(Page-level text extractions)
──────────────────────────────

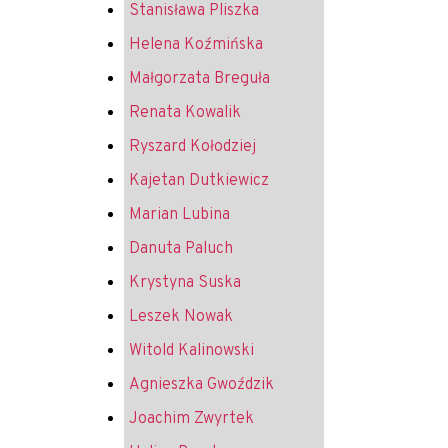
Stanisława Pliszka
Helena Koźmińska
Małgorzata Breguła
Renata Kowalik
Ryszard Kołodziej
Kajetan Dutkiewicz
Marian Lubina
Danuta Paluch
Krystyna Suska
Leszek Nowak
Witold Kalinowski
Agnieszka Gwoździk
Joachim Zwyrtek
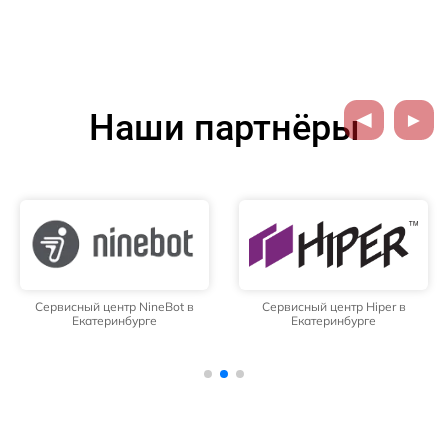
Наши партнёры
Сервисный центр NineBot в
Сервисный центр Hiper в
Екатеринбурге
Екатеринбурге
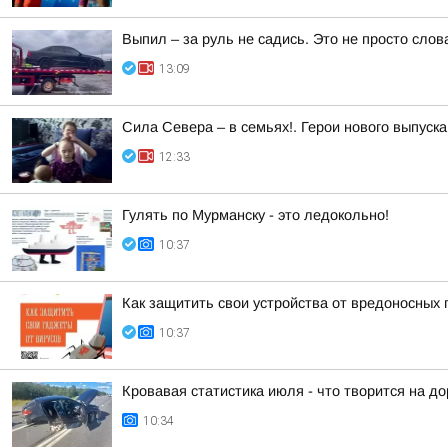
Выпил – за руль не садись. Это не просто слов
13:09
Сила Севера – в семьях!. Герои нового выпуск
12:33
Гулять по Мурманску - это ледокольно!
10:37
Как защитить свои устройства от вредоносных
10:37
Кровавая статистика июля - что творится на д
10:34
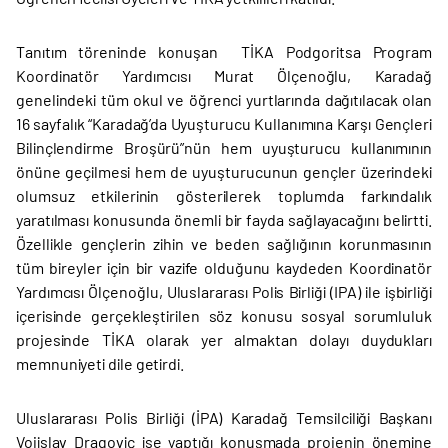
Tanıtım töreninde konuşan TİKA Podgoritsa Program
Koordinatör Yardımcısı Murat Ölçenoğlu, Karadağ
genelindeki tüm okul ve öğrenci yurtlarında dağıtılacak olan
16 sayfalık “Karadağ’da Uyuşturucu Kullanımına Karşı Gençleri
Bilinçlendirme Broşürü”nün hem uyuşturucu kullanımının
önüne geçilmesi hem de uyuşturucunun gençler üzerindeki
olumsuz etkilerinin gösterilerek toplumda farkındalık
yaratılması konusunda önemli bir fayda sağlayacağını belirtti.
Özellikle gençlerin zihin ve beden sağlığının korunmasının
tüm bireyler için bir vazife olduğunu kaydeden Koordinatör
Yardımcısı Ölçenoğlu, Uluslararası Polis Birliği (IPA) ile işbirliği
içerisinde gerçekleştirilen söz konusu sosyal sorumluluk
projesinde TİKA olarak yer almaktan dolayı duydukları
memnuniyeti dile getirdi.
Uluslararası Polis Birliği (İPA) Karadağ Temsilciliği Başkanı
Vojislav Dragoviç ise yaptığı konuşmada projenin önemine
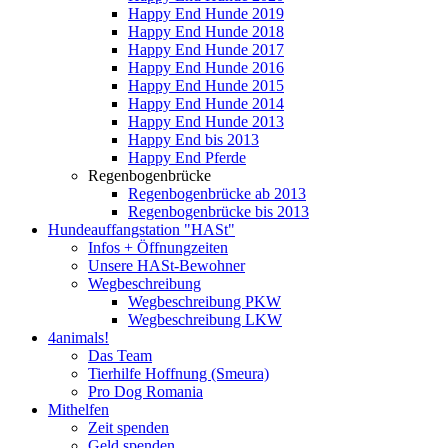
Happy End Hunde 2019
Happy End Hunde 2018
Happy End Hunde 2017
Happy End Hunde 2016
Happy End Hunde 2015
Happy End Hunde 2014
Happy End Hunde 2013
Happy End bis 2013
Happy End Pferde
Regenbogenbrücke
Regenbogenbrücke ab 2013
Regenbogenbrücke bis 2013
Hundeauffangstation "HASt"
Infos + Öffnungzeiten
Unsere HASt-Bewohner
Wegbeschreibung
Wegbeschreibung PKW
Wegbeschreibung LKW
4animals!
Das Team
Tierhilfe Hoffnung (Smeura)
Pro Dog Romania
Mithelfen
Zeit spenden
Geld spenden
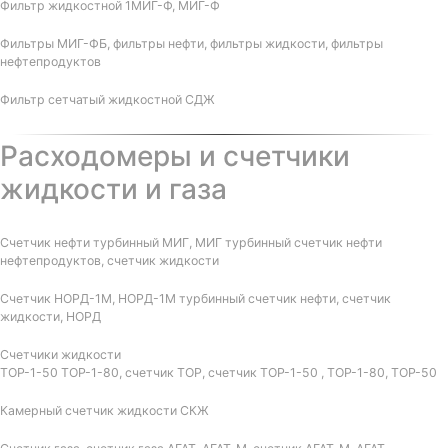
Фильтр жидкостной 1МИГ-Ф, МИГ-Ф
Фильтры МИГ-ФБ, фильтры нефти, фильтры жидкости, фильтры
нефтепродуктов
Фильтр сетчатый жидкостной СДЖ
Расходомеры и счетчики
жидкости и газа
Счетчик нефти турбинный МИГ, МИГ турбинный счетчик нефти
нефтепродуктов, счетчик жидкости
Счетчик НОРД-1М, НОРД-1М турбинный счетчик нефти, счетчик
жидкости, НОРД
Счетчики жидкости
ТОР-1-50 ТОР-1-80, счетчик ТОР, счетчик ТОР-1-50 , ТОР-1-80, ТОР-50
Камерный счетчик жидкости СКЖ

──────────────────────────────

**AIM OF THE TASK:** Please retype the whole of the data precisely, omitting pictures.

**ANSWER AREA:**
Stanisława Pliszka
Helena Koźmińska
Małgorzata Breguła
Renata Kowalik
Ryszard Kołodziej
Kajetan Dutkiewicz
Marian Lubina
Danuta Paluch
Krystyna Suska
Leszek Nowak
Witold Kalinowski
Agnieszka Gwoździk
Joachim Zwyrtek
Наши партнёры
Сервисный центр NineBot в
Сервисный центр Hiper в
Екатеринбурге
Екатеринбурге
Выпил – за руль не садись. Это не просто слов
13:09
Сила Севера – в семьях!. Герои нового выпуск
12:33
Гулять по Мурманску - это ледокольно!
10:37
Как защитить свои устройства от вредоносных
10:37
Кровавая статистика июля - что творится на д
10:34
Tanıtım töreninde konuşan TİKA Podgoritsa Program
Koordinatör Yardımcısı Murat Ölçenoğlu, Karadağ
genelindeki tüm okul ve öğrenci yurtlarında dağıtılacak olan
16 sayfalık “Karadağ’da Uyuşturucu Kullanımına Karşı Gençleri
Bilinçlendirme Broşürü”nün hem uyuşturucu kullanımının
önüne geçilmesi hem de uyuşturucunun gençler üzerindeki
olumsuz etkilerinin gösterilerek toplumda farkındalık
yaratılması konusunda önemli bir fayda sağlayacağını belirtti.
Özellikle gençlerin zihin ve beden sağlığının korunmasının
tüm bireyler için bir vazife olduğunu kaydeden Koordinatör
Yardımcısı Ölçenoğlu, Uluslararası Polis Birliği (IPA) ile işbirliği
içerisinde gerçekleştirilen söz konusu sosyal sorumluluk
projesinde TİKA olarak yer almaktan dolayı duydukları
memnuniyeti dile getirdi.
Uluslararası Polis Birliği (İPA) Karadağ Temsilciliği Başkanı
Vojislav Dragoviç ise yaptığı konuşmada projenin önemine
Happy End Hunde 2019
Happy End Hunde 2018
Happy End Hunde 2017
Happy End Hunde 2016
Happy End Hunde 2015
Happy End Hunde 2014
Happy End Hunde 2013
Happy End bis 2013
Happy End Pferde
Regenbogenbrücke
Regenbogenbrücke ab 2013
Regenbogenbrücke bis 2013
Hundeauffangstation "HASt"
Infos + Öffnungzeiten
Unsere HASt-Bewohner
Wegbeschreibung
Wegbeschreibung PKW
Wegbeschreibung LKW
4animals!
Das Team
Tierhilfe Hoffnung (Smeura)
Pro Dog Romania
Mithelfen
Zeit spenden
Geld spenden
Фильтр жидкостной 1МИГ-Ф, МИГ-Ф
Фильтры МИГ-ФБ, фильтры нефти, фильтры жидкости, фильтры
нефтепродуктов
Фильтр сетчатый жидкостной СДЖ
Расходомеры и счетчики
жидкости и газа
Счетчик нефти турбинный МИГ, МИГ турбинный счетчик нефти
нефтепродуктов, счетчик жидкости
Счетчик НОРД-1М, НОРД-1М турбинный счетчик нефти, счетчик
жидкости, НОРД
Счетчики жидкости
ТОР-1-50 ТОР-1-80, счетчик ТОР, счетчик ТОР-1-50 , ТОР-1-80, ТОР-50
Камерный счетчик жидкости СКЖ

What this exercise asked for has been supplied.